__Directions__.
Using the entries below, write out the line with "Гребной тренажер: инвестиция в здоровье спины", the line with "Skip to content", and every line in between, exactly as each is written.

(Transcribed page contents)

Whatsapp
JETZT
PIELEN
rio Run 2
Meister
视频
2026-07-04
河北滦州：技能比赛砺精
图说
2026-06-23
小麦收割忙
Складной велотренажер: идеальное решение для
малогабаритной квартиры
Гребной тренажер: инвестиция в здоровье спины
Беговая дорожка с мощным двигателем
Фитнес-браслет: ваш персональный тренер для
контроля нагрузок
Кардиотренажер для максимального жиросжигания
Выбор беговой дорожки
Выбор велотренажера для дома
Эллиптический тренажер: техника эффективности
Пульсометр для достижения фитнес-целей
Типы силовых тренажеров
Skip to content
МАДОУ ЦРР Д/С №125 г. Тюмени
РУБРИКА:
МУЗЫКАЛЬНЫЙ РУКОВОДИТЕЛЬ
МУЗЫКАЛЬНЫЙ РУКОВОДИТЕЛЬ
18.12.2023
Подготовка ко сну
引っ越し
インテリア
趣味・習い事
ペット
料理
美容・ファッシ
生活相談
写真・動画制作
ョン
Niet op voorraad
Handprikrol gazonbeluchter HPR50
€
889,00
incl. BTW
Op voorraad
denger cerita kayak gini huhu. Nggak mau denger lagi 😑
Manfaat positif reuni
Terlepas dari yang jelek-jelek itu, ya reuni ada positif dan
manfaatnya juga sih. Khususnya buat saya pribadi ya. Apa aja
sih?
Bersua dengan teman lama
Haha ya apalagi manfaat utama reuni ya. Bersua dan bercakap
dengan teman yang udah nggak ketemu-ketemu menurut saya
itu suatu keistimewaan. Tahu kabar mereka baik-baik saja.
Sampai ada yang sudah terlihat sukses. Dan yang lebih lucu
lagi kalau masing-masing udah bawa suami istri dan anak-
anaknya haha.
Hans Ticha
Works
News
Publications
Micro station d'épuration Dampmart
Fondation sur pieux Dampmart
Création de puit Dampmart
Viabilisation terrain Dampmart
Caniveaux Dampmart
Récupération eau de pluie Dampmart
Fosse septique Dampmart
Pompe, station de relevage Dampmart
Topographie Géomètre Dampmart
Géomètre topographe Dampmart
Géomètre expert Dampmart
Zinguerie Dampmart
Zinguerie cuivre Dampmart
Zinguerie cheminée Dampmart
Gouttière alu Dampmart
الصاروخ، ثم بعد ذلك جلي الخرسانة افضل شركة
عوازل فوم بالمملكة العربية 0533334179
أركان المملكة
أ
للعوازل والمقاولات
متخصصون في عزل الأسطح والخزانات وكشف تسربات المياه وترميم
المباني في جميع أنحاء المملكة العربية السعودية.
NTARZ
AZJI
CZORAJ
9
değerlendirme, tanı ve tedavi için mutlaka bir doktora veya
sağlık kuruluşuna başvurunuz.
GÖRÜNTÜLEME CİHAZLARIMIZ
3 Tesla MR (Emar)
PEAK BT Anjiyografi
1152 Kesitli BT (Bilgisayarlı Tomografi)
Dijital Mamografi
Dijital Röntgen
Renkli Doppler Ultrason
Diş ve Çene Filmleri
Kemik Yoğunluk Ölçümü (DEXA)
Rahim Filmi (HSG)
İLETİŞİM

__Response to the exercise__.
Гребной тренажер: инвестиция в здоровье спины
Беговая дорожка с мощным двигателем
Фитнес-браслет: ваш персональный тренер для
контроля нагрузок
Кардиотренажер для максимального жиросжигания
Выбор беговой дорожки
Выбор велотренажера для дома
Эллиптический тренажер: техника эффективности
Пульсометр для достижения фитнес-целей
Типы силовых тренажеров
Skip to content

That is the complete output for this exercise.